O Grêmio empatou em 1 x 1 com a Ponte Preta, hoje à tarde, no Moisés Lucarelli, pelo Campeonato Brasileiro. O resultado, combinado com a goleada do Atlético Paranaense sobre o Náutico por 6 x 1, fez o Grêmio cair para o terceiro lugar na tabela de classificação. Mais uma vez, o torcedor do Grêmio se viu tomado pela frustração. Dessa vez, o Grêmio teve até mais volume de jogo, criou chances em bom número, mas, como sempre, teve enorme dificuldade para marcar gols. O técnico do Grêmio, Renato, escalou o time com três atacantes, aproveitando a volta de Vargas, que estava jogando pelo Chile. Foi de Vargas, inclusive, o único gol do Grêmio.

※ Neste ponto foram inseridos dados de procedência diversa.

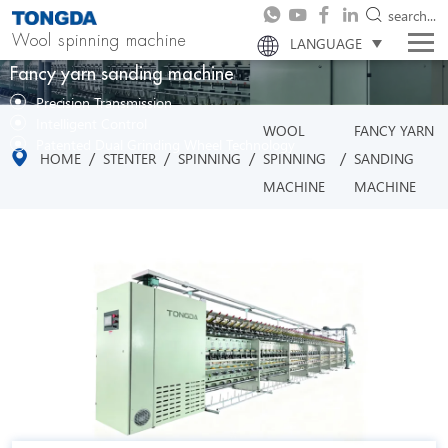
search...
Wool spinning machine
LANGUAGE
Fancy yarn sanding machine
Precision Transmission
Intelligent Control
WOOL
FANCY YARN
Patented Dual Grinding Wheel Technology
/
/
/
/
HOME
STENTER
SPINNING
SPINNING
SANDING
MACHINE
MACHINE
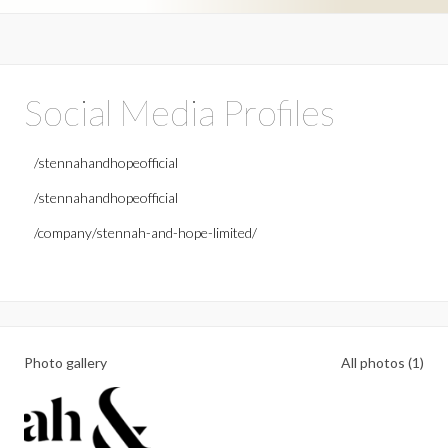
Social Media Profiles
/stennahandhopeofficial
/stennahandhopeofficial
/company/stennah-and-hope-limited/
Photo gallery
All photos (1)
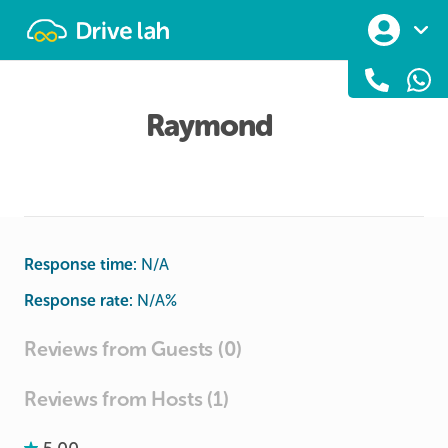
Drivelah
Raymond
Response time:
N/A
Response rate:
N/A
%
Reviews from Guests (0)
Reviews from Hosts (1)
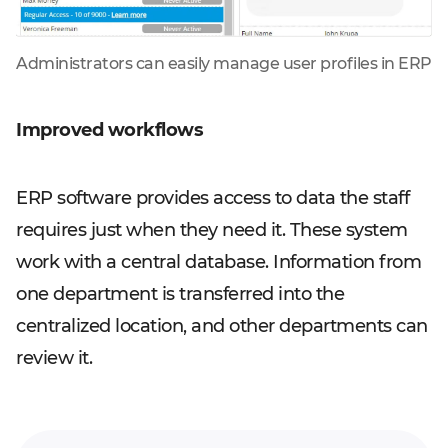
Administrators can easily manage user profiles in ERP
Improved workflows
ERP software provides access to data the staff
requires just when they need it. These system
work with a central database. Information from
one department is transferred into the
centralized location, and other departments can
review it.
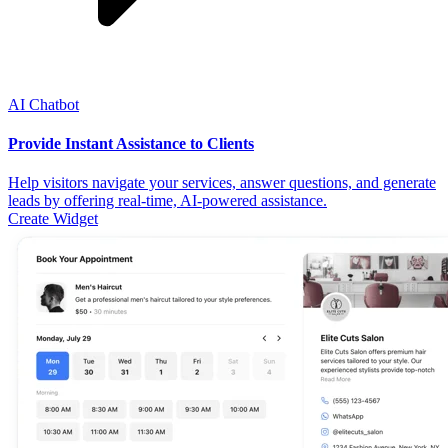
AI Chatbot
Provide Instant Assistance to Clients
Help visitors navigate your services, answer questions, and generate
leads by offering real-time, AI-powered assistance.
Create Widget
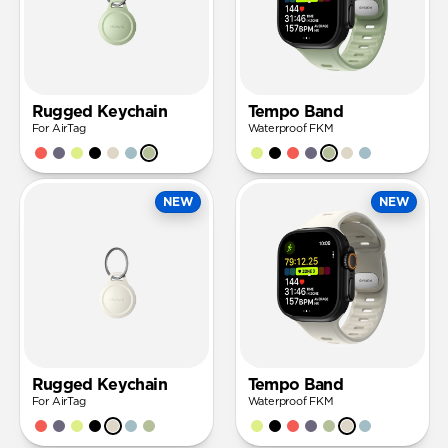
Rugged Keychain
Tempo Band
For AirTag
Waterproof FKM
NEW
NEW
Rugged Keychain
Tempo Band
For AirTag
Waterproof FKM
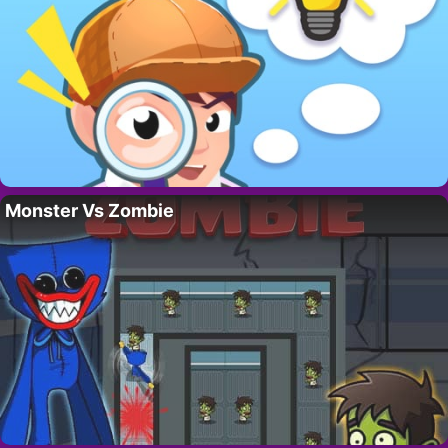
Monster Vs Zombie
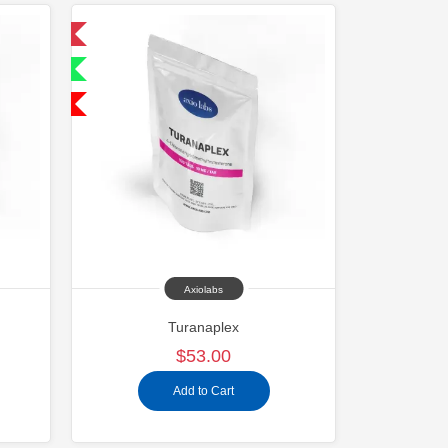
 International
ternational
SA Domestic
Axiolabs
Turanaplex
$53.00
Add to Cart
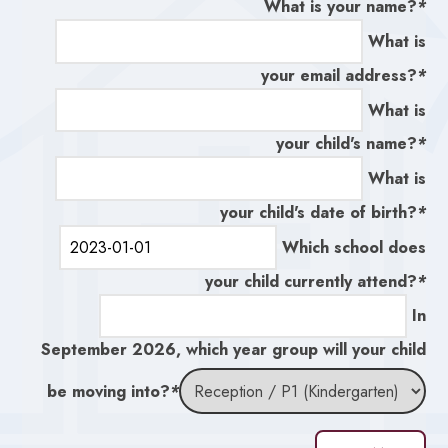
What is your name?
*
What is
your email address?
*
What is
your child's name?
*
What is
your child's date of birth?
*
Which school does
your child currently attend?
*
In
September 2026, which year group will your child
be moving into?
*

Porém, os outros dois homens de frente, Kléber e Barcos, repetiram pela enésima vez o mau futebol e a ausência de gols. Nem mesmo o fato de ter jogado fora de casa serve como atenuante para o Grêmio. A Ponte Preta já entrou em campo virtualmente rebaixada, poupou alguns titulares, e o estádio não recebeu um grande público. Sabedor de que não poderia deixar Máxi Rodriguez fora do jogo, e de que tinha que retirar um dos outros três estrangeiros do grupo para incluí-lo entre os relacionados para a partida, Renato sacrificou Riveros. Tudo para não tirar Barcos, escolha óbvia da maioria da torcida e da imprensa. Barcos, embora tenha se esforçado, teve uma atuação calamitosa, abaixo da crítica, errou praticamente todas as jogadas. Kléber, um atacante que não marca gols desde setembro, foi, novamente, uma nulidade, e ainda ficou irritado ao ser substituído! Máxi Rodriguez entrou no segundo tempo e, talvez sentindo o peso de ser visto como um salvador da pátria, não chegou a brilhar. A sorte do Grêmio é que, nessa rodada, o Goiás perdeu e o Botafogo apenas empatou. No entanto, se antes o Grêmio dependia apenas de si para manter-se em segundo lugar no Brasileirão, posição que dá classificação direta para a Libertadores, agora não é mais assim. Como tem o mesmo número de pontos e de vitórias que o Atlético Paranaense, mas saldo de gols muito inferior, terá de torcer para que ele tropece. Poucas vezes um jogo esteve tão fácil de ser vencido como o de hoje, mas o Grêmio, esbarrando nas mesmas limitações de outros tantos jogos, obteve mais um empate frustrante.